Comparison of selectivity ratio plots for the spiked fractions using classical metabolomics (A, B) and interaction metabolomics (C, D). The five CITs in (C) are the products of berberine and the five piperine adducts: protonated species [M + H]⁺, sodiated species [M + Na]⁺, proton bound dimer [2M+H]⁺, sodium bound dimer [2M+Na]⁺, and a sodiated acetonitrile cluster [M+ACN+Na]⁺. Specifically, in Panel C, 13 × 23 = piperine [M + H]⁺ × berberine M⁺, 19 × 23 = piperine [M + Na]⁺ × berberine M⁺, 23 × 24 = berberine M⁺ × piperine [M+ACN+Na]⁺, 23 × 32 = berberine M⁺ × piperine [2M+H]⁺, and 23 × 33 = berberine M⁺ × piperine [2M+Na]⁺. In panel D, 21 × 22 = berberine M⁺ × [M + H]⁺ of putative 7,8-dihydroberberine. The total number of features in the data set were 17, 32, 528, and 153 for panels A, B, C, and D, respectively.

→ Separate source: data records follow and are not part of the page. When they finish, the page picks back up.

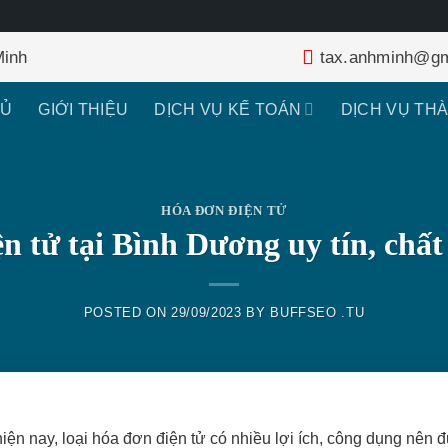
Minh
tax.anhminh@gm
HỦ
GIỚI THIỆU
DỊCH VỤ KẾ TOÁN
DỊCH VỤ TH
HÓA ĐƠN ĐIỆN TỬ
n tử tại Bình Dương uy tín, chất
POSTED ON
29/09/2023
BY
BUFFSEO .TU
hiện nay, loại hóa đơn điện tử có nhiều lợi ích, công dụng nên 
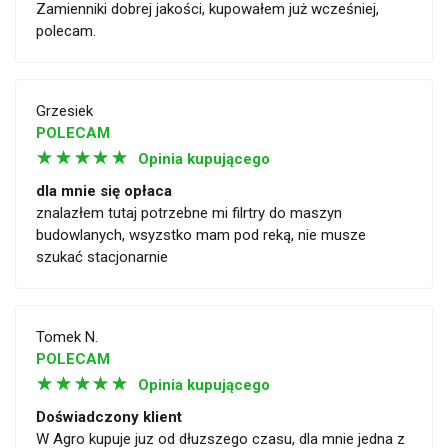
Zamienniki dobrej jakości, kupowałem już wcześniej,
polecam.
Grzesiek
POLECAM
☆
☆
☆
☆
☆
Opinia kupującego
dla mnie się opłaca
znalazłem tutaj potrzebne mi filrtry do maszyn
budowlanych, wsyzstko mam pod reką, nie musze
szukać stacjonarnie
Tomek N.
POLECAM
☆
☆
☆
☆
☆
Opinia kupującego
Doświadczony klient
W Agro kupuje juz od dłuzszego czasu, dla mnie jedna z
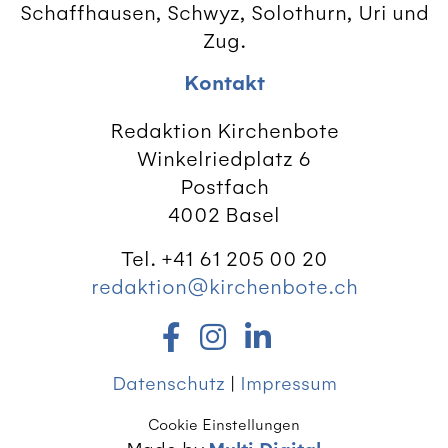
Schaffhausen, Schwyz, Solothurn, Uri und
Zug.
Kontakt
Redaktion Kirchenbote
Winkelriedplatz 6
Postfach
4002 Basel
Tel. +41 61 205 00 20
redaktion@kirchenbote.ch
Datenschutz
|
Impressum
Cookie Einstellungen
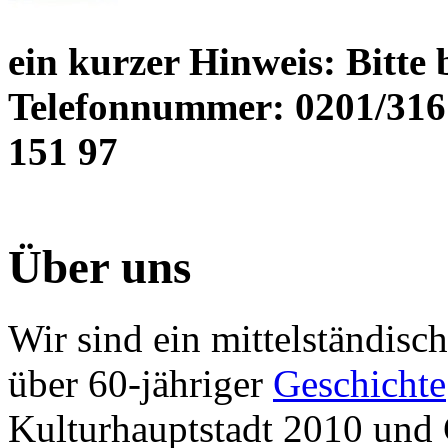
ein kurzer Hinweis: Bitte
Telefonnummer: 0201/316
151 97
Über uns
Wir sind ein mittelständis
über 60-jähriger
Geschichte
Kulturhauptstadt 2010 und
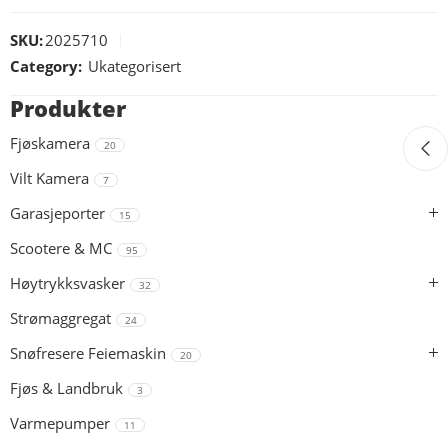
SKU:
2025710
Category:
Ukategorisert
Produkter
Fjøskamera
20
Vilt Kamera
7
Garasjeporter
15
Scootere & MC
95
Høytrykksvasker
32
Strømaggregat
24
Snøfresere Feiemaskin
20
Fjøs & Landbruk
3
Varmepumper
11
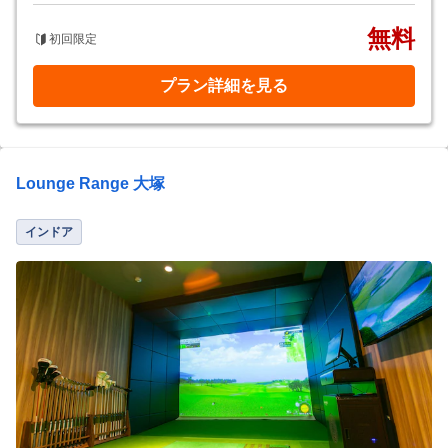
無料
初回限定
プラン詳細を見る
Lounge Range 大塚
インドア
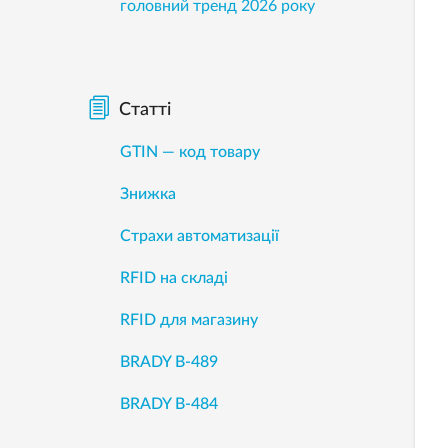
головний тренд 2026 року
Статті
GTIN — код товару
Знижка
Страхи автоматизації
RFID на складі
RFID для магазину
BRADY B-489
BRADY B-484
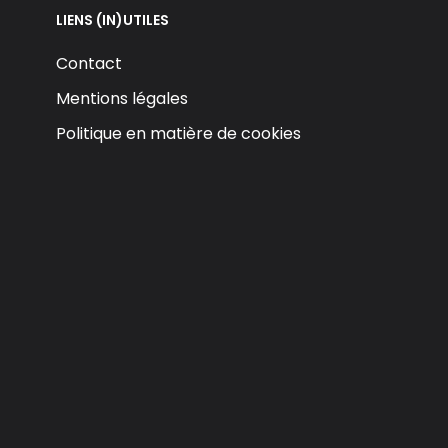
LIENS (IN)UTILES
Contact
Mentions légales
Politique en matière de cookies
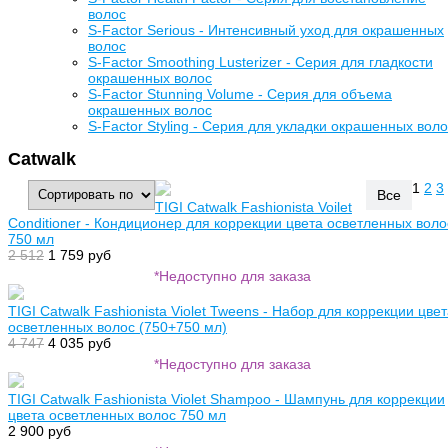
волос
S-Factor Serious - Интенсивный уход для окрашенных
волос
S-Factor Smoothing Lusterizer - Серия для гладкости
окрашенных волос
S-Factor Stunning Volume - Серия для объема
окрашенных волос
S-Factor Styling - Серия для укладки окрашенных вол
Catwalk
1
2
3
Все
TIGI Catwalk Fashionista Voilet
Conditioner - Кондиционер для коррекции цвета осветленных воло
750 мл
2 512
1 759 руб
*Недоступно для заказа
TIGI Catwalk Fashionista Violet Tweens - Набор для коррекции цве
осветленных волос (750+750 мл)
4 747
4 035 руб
*Недоступно для заказа
TIGI Catwalk Fashionista Violet Shampoo - Шампунь для коррекции
цвета осветленных волос 750 мл
2 900 руб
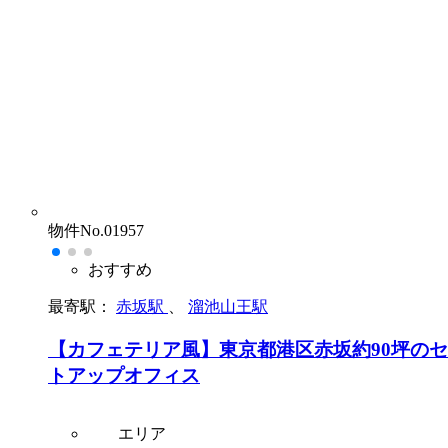
物件No.01957
おすすめ
最寄駅：
赤坂駅
、
溜池山王駅
【カフェテリア風】東京都港区赤坂約90坪の
トアップオフィス
エリア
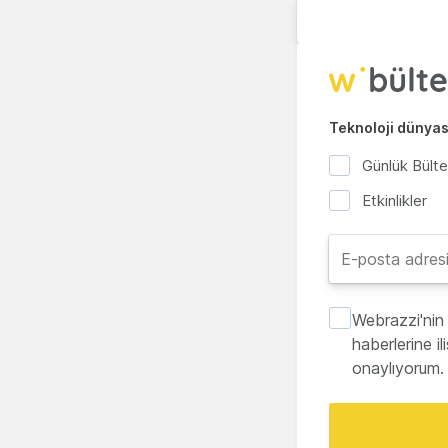
Teknoloji dünyası
Günlük Bült
Etkinlikler
Webrazzi'nin 
haberlerine i
onaylıyorum.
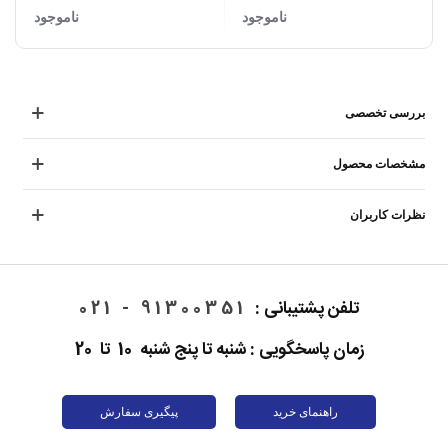
تبدیل MicroUSB
ناموجود
ناموجود
بررسی تخصصی
مشخصات محصول
نظرات کاربران
تلفن پشتیبانی :
91300351 - 021
زمان پاسخگویی : شنبه تا پنج شنبه 10 تا 20
راهنمای خرید
پیگیری سفارش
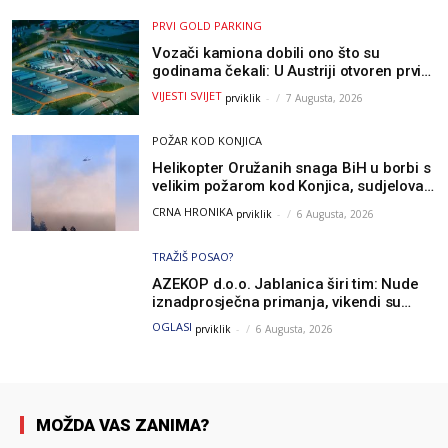
PRVI GOLD PARKING
Vozači kamiona dobili ono što su
godinama čekali: U Austriji otvoren prvi
GOLD sigurni parking
VIJESTI SVIJET
prviklik
-
7 Augusta, 2026
POŽAR KOD KONJICA
Helikopter Oružanih snaga BiH u borbi s
velikim požarom kod Konjica, sudjelovao
i Air Tractor
CRNA HRONIKA
prviklik
-
6 Augusta, 2026
TRAŽIŠ POSAO?
AZEKOP d.o.o. Jablanica širi tim: Nude
iznadprosječna primanja, vikendi su
slobodni, traži se više radnika
OGLASI
prviklik
-
6 Augusta, 2026
MOŽDA VAS ZANIMA?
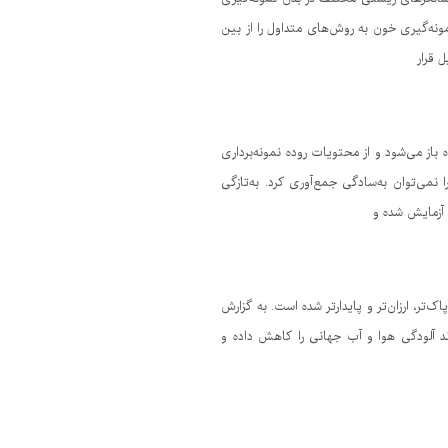
ونه‌گیری خون به روش‌های متداول را از بین
 قرار
باز می‌شود و از محتویات روده نمونه‌برداری
 نمی‌توان به‌سادگی جمع‌آوری کرد. به‌تازگی
ر، ارزان‌تر و پایدارتر شده است. به گزارش
ند آلودگی هوا و آب جهانی را کاهش داده و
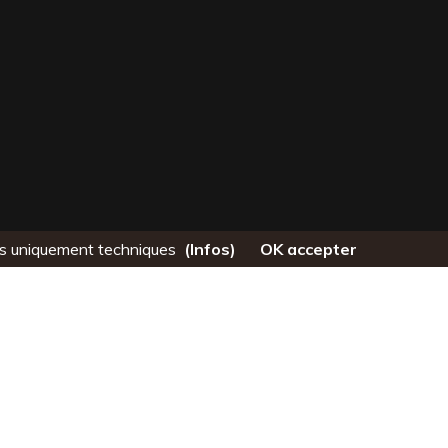
fins uniquement techniques
(Infos)
OK accepter
OCIAL
CONTACT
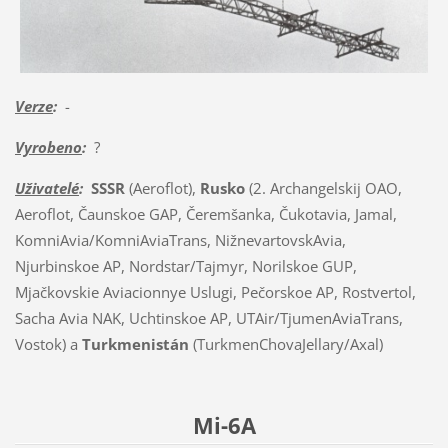
Verze
:
-
Vyrobeno
:
?
Uživatelé
:
SSSR
(Aeroflot),
Rusko
(2. Archangelskij OAO,
Aeroflot, Čaunskoe GAP, Čeremšanka, Čukotavia, Jamal,
KomniAvia/KomniAviaTrans, NižnevartovskAvia,
Njurbinskoe AP, Nordstar/Tajmyr, Norilskoe GUP,
Mjačkovskie Aviacionnye Uslugi, Pečorskoe AP, Rostvertol,
Sacha Avia NAK, Uchtinskoe AP, UTAir/TjumenAviaTrans,
Vostok) a
Turkmenistán
(TurkmenChovaJellary/Axal)
Mi-6A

Prior to multivariate statistical analysis, all metabolomics data were filtered based on the requirement that they demonstrate consistent peak area across all replicate analyses and the requirement that the feature area vary by >0.01% across all samples in the mixture (see Experimental Section).

Figure 6

Workflow used to prepare fractions from Hydrastis canadensis and Capsicum chinense (A) and procedure for mixing fractions (B). To prepare the subfractions of H. canadensis, the H. canadensis partition highest in berberine (HC-aq) was separated into three fractions with flash chromatography. The fraction with highest berberine content (HCF2) was further fractionated into six subfractions using preparative HPLC, and of these, HCF2–6 had the strongest antimicrobial activity (32% inhibition of S. aureus at 50 μg/mL, Figure S11A) and the highest content of berberine (Figure S12). To prepare the subfractions of C. chinense, the partition with highest content of capsaicin (CC-ch) was selected and separated into 12 fractions using flash chromatography. The fraction with the highest capsaicin content (CCF4) was then fractioned into five subfractions, CCF4-1, CCF4-2, CCF4-3, CCF-4, and CCF-5, using preparative HPLC (Figure S13). Mixtures were prepared by combining a sub-MIC concentration (50 μg/mL) of the most strongly antimicrobial subfraction from Hydrastis canadensis (HCF2–6) with all of the subfractions from the C. chinense (CCF4-1 through CCF4-5), each at 100 μg/mL.

Figure 7

Selectivity ratio plot generated with classical metabolomics (A) and interaction metabolomics (B) using the metabolomics data and antimicrobial data obtained from the H. canadensis and C. chinense mixtures prepared as shown in Figure 6. For classical metabolomics (A) the predominant feature in the selectivity ratio plot corresponds to protonated berberine (the M⁺ ion with m/z 336.1230). With interaction metabolomics (B), synergists are also detected. Of the 17 high selectivity ratio features or CITs highlighted in red, 16 could be assigned either to berberine alone or to berberine interacting with one of four putative capsaicinoids.